Saved data entries

════

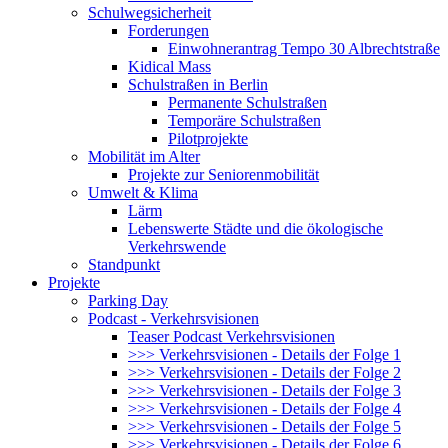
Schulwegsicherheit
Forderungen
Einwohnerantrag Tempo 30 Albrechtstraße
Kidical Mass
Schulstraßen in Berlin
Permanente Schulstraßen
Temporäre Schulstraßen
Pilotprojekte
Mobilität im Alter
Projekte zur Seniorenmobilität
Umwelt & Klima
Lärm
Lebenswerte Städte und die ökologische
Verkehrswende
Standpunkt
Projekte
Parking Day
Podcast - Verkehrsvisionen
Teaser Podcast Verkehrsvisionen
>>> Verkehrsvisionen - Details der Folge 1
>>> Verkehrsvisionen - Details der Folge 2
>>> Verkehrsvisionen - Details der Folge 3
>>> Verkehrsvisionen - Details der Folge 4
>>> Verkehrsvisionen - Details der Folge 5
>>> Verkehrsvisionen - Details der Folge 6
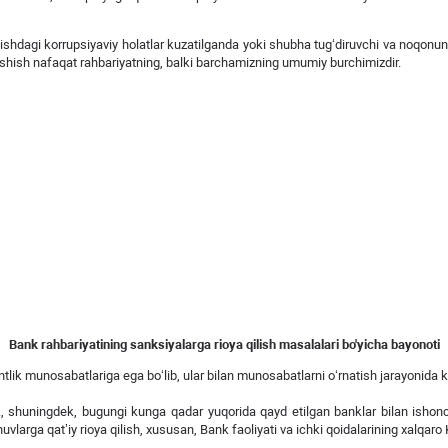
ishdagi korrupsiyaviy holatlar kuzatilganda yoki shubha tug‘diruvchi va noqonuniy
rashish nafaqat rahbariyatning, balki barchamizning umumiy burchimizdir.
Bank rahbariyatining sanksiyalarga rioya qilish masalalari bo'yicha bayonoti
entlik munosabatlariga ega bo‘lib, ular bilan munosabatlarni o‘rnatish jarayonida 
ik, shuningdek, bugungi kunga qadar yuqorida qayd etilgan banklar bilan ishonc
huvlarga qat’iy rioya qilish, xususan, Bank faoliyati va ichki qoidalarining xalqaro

════

Work instructions.
Extract every line from the records above that contains the word "rioya".

Answer for the task.
Bank rahbariyatining sanksiyalarga rioya qilish masalalari bo'yicha bayonoti
huvlarga qat’iy rioya qilish, xususan, Bank faoliyati va ichki qoidalarining xalqaro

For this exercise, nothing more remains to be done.